You loved me intensely. Maybe you loved me too much. When we were together, we didn’t do drugs, other than a couple of Xanax here and there because we loved the calm feeling we’d get after taking them; we were always running on a higher energy level than everyone else, almost in a manic state of mind, when we were together. We didn’t even drink that much except for when we were with friends and wanted to be “cool”. Maybe that’s why it took me by surprise when I found out that you had dove head-first into the drug world, almost immediately after we broke up.

I realize now that you were only trying to get back that feeling; the feeling that only I could provide for you, and vice versa. I remember the sleepless nights and the emptiness I felt in your absence, when I finally pushed you far enough away. I know that feeling of wanting the “high” again. I understand that even though we didn’t smoke weed or snort crack or drink until we felt invincible, we were on drugs. We had an addiction, on the verge of obsession with one another, and didn’t even realize it. You were mine, and I was yours. When I finally kicked the habit and forced you to do the same, you had to find something else to fill that void. 

“You’re my heroin.”

The same sentence, two completely different meanings. Which one did you mean, my love? I was trying to save you, while in turn trying to save myself. I know that in the end, I could have never saved you. Saving you meant that I would have to love you again, but you are no longer that 18-year-old boy from down the street, nor am I the 16-year-old girl-next-door. 
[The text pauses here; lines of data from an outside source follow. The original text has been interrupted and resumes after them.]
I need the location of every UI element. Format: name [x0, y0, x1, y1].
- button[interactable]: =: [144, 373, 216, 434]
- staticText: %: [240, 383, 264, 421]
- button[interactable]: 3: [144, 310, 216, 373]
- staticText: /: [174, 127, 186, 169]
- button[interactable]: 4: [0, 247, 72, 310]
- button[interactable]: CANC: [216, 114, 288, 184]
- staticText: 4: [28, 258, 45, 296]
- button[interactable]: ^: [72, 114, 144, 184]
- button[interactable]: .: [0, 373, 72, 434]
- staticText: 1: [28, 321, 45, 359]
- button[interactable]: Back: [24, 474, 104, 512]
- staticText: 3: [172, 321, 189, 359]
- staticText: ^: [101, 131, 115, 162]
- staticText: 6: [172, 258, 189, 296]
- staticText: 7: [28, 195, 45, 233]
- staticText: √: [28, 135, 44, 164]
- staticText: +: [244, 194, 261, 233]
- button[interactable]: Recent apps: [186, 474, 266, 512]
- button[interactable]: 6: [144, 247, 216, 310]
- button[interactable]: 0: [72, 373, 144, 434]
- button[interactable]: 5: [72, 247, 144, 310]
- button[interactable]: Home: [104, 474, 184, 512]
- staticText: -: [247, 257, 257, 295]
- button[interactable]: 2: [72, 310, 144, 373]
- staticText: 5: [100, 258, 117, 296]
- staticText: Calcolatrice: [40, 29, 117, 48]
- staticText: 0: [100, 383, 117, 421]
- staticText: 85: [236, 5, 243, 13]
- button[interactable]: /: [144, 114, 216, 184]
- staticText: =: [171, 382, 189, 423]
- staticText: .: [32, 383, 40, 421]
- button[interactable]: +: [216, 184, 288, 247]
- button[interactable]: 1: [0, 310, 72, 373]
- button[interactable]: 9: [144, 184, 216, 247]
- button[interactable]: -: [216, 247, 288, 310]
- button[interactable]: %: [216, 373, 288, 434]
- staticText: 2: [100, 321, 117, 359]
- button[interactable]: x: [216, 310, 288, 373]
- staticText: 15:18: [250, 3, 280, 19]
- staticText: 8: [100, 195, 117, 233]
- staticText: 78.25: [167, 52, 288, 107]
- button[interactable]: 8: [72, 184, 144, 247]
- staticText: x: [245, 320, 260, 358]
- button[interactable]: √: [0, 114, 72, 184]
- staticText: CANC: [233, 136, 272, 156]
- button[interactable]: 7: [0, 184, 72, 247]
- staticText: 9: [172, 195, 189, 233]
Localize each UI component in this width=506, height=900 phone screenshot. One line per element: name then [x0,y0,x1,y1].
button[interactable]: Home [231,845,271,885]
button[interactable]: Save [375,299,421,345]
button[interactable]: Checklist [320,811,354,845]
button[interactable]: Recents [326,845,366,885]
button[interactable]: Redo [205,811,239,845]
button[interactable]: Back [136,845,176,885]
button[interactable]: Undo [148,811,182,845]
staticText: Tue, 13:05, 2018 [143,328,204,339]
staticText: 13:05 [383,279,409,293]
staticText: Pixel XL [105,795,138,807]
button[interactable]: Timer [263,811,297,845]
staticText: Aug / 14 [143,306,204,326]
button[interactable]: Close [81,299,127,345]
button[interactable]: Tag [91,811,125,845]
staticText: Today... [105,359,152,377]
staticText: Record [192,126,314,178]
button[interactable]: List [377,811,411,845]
Was I your Heroine? Did I help you grow into a decent and loving man, no longer jaded and scarred? Or was I your crippling addiction? Your heroin? Was I your gateway drug that led you down the destructive path that you continued to travel even after I left you for good?

I guess I will never know, as that was the last night we ever spent together. I hope that I was your Heroine. I wanted so badly to save you from yourself.